- Opening Delimiter -

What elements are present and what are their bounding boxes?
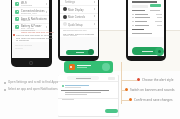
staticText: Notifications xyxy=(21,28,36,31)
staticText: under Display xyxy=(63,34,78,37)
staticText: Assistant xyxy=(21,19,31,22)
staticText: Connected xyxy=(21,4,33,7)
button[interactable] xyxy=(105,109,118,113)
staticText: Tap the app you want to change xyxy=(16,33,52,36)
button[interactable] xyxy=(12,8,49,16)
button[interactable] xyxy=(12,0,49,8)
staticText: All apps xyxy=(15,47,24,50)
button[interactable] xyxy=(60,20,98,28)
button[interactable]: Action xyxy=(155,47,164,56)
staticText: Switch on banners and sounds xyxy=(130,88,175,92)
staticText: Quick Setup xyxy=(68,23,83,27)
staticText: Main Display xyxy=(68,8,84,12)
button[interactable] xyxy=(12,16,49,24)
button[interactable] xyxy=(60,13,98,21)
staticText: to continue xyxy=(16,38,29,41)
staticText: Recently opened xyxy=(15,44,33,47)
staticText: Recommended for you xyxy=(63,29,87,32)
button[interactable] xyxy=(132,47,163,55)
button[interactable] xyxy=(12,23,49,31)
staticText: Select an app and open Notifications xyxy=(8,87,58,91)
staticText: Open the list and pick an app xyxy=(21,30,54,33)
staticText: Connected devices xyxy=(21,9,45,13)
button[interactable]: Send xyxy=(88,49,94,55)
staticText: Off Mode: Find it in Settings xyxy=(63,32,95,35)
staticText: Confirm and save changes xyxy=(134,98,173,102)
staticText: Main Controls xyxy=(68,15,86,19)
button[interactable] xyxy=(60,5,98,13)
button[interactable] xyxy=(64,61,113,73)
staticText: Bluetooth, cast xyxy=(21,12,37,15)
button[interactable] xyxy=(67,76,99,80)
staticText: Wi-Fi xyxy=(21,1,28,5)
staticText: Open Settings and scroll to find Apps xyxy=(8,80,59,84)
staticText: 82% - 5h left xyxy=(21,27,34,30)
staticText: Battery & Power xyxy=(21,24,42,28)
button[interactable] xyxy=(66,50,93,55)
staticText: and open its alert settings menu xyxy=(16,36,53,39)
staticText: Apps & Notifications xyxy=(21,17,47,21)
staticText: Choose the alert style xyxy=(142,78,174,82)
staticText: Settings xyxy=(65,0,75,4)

- Closing Delimiter -
- Opening Delimiter -

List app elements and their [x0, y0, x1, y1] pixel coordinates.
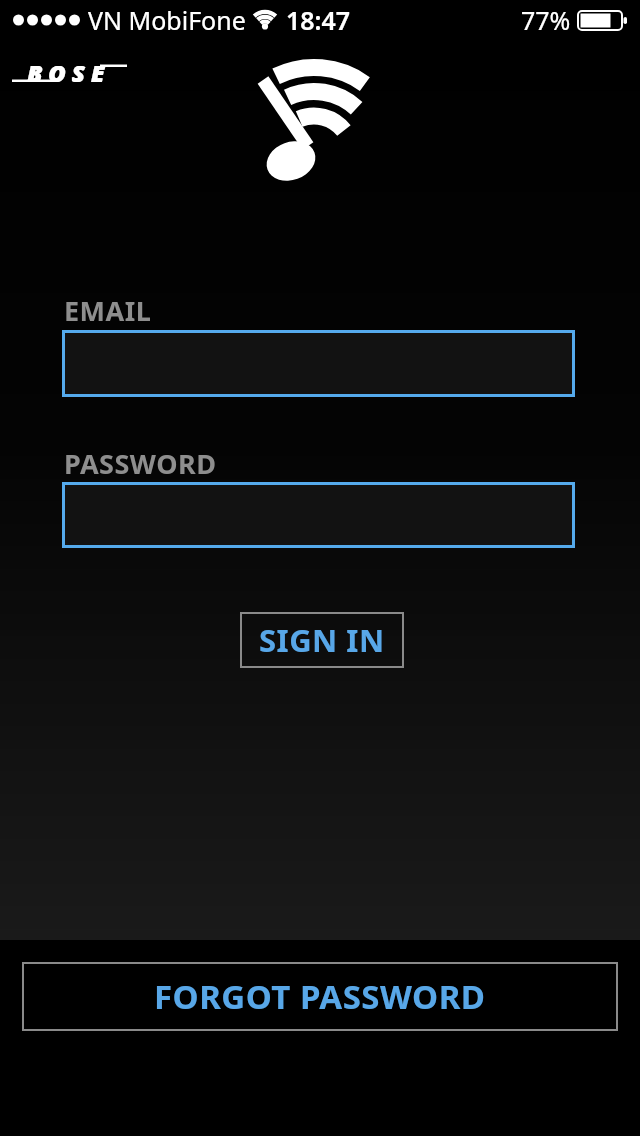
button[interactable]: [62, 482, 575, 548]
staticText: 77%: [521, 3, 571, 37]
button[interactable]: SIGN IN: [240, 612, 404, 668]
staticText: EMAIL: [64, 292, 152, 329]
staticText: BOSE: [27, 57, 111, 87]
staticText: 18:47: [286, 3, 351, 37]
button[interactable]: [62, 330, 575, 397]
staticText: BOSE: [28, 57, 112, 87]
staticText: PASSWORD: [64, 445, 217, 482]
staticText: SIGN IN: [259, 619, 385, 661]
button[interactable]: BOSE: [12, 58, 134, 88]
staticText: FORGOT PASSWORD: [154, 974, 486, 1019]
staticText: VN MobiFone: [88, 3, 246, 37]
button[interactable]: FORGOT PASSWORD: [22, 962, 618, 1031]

- Closing Delimiter -

§ **WORK REQUIRED**
Wherever a line of the records above contains the string "PASSWORD", copy that line out.

§ **EXERCISE SOLUTION**
staticText: PASSWORD: [64, 445, 217, 482]
staticText: FORGOT PASSWORD: [154, 974, 486, 1019]
button[interactable]: FORGOT PASSWORD: [22, 962, 618, 1031]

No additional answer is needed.